Teil 1: Ausgezeichnete Forschungsarbeiten
Mit dem Ziel, die wissenschaftliche Arbeit in der Physiotherapie und eine Akademisierung des Berufsstandes zu unterstützen, kürt der IFK seit 2005 jedes Jahr in feierlichem Rahmen die besten Abschlussarbeiten aus Studiengängen der Physiotherapie. Beim diesjährigen 13. Tag der Wissenschaft erhielten insgesamt sechs Bachelor- und Master-Absolventen einen der begehrten IFK-Wissenschaftspreise.
Die Forschungsergebnisse der Preisträgerinnen und Preisträgern geben interessante Antworten auf aktuelle physiotherapeutische Fragestellungen. Diese möchten wir Ihnen natürlich nicht vorenthalten und stellen die einzelnen Abstracts der preisgekrönten wissenschaftlichen Arbeiten noch einmal vor.Die erste Preisträgerin der Serie ist Isabelle Stickdorn (hsg Bochum), die mit ihrer Bachelorarbeit zum Thema „Identifikation von älteren Menschen mit Frailty in der ambulaten physiotherapeutischen Versorgung: Validität von vier Screening-Fragebögen“ den 1. Preis in der Kategorie „Klinische Forschung“ erhielt:
Hintergrund: Frailty beschreibt den vulnerablen Zustand älterer Menschen für negative Gesundheitsereignisse. Die frühzeitige Identifikation von Frailty im ambulanten Sektor ist besonders wichtig, damit die betroffenen Personen eine adäquate Versorgung erhalten können. Es existieren zahlreiche Screening-Instrumente zur Identifikation von Frailty. Screening-Fragebögen stellen eine mögliche Screening-Methode dar. Die diagnostische Validität der meisten Screening-Fragebögen sind bislang nur unzureichend untersucht worden.

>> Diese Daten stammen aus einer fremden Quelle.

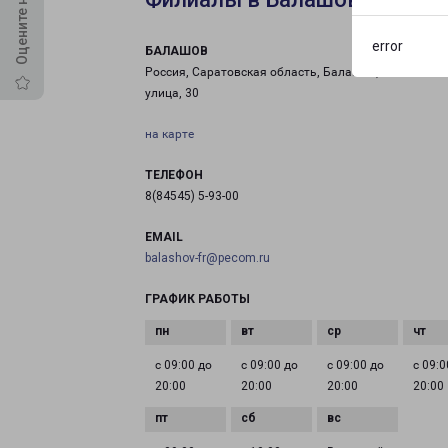
error
БАЛАШОВ
Россия, Саратовская область, Балашов, Шоссейная
улица, 30
на карте
ТЕЛЕФОН
8(84545) 5-93-00
EMAIL
balashov-fr@pecom.ru
ГРАФИК РАБОТЫ
с 09:00 до
с 09:00 до
с 09:00 до
с 09:0
20:00
20:00
20:00
20:00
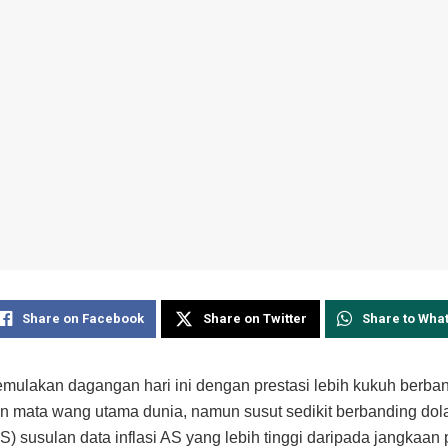
Share on Facebook
Share on Twitter
Share to Wha
ulakan dagangan hari ini dengan prestasi lebih kukuh berba
 mata wang utama dunia, namun susut sedikit berbanding dol
AS) susulan data inflasi AS yang lebih tinggi daripada jangkaan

Ziel: Untersuchung der diagnostischen Validität von vier Screening-Fragebögen zur Identifikation von Frailty in der ambulanten physiotherapeutischen Versorgung.
Methode: Die Studie wurde in vier Physiotherapiepraxen in Bochum über einen siebenwöchigen Zeitraum durchgeführt. Die Studienteilnehmer waren 65 Jahre oder älter und befanden sich zum Zeitpunkt der Studiendurchführung in physiotherapeutischer Behandlung. Als Indextests wurden das PRISMA-7, die FRAIL-Scale, das SHARE-Frailty Instrument (SHARE-FI) und der Groningen Frailty Indicator (GFI) durchgeführt. Die Indextests wurden mit dem Frailty Phänotyp und dem Frailty Index als Referenztests verglichen. Sensitivität, Spezifität sowie positiver und negativer Vorhersagewert wurden berechnet. Die diskriminative Validität der einzelnen Screening-Fragebögen wurde anhand der „Area under the curve“ (AUC) bestimmt.
Ergebnisse: Die Studienpopulation umfasste 94 Probanden mit einem Durchschnittsalter von 74,5 ±5,7 Jahren. Die Prävalenz von Frailty variierte zwischen 3,2 Prozent und 33,0 Prozent je nach angewandtem Index- oder Referenztest. Die diskriminative Validität der einzelnen Screening-Instrumente konnte als hervorragend beurteilt werden (AUC>0,90). Die FRAIL-Scale zeigte mit einer Sensitivität von 1,00, einer Spezifität von 0,99, einem positiven Vorhersagewert von 0,75 und einem negativem Vorhersagewert von 1,00 die beste diagnostische Validität zur Identifikation von Frailty nach Frailty Phänotyp. Zur Identifikation von Frailty nach Frailty Index zeigte die FRAIL-Scale die beste Spezifität (1,00) und den besten positiven Vorhersagewert (1,00). PRISMA-7 erreichte den besten negativen Vorhersagewert (0,99) und mit dem GFI zusammen den besten Sensitivitätswert (0,91).
Schlussfolgerung: Aufgrund der kleinen Stichprobengröße und der niedrigen Prävalenz von Frailty nach Referenztests (3,2 bzw. 11,7 Prozent) sind die Ergebnisse der diagnostischen Validität der vier Screening-Fragebögen nicht generalisierbar. Weitere Studien zur Güte der Screening-Fragebögen erscheinen notwendig.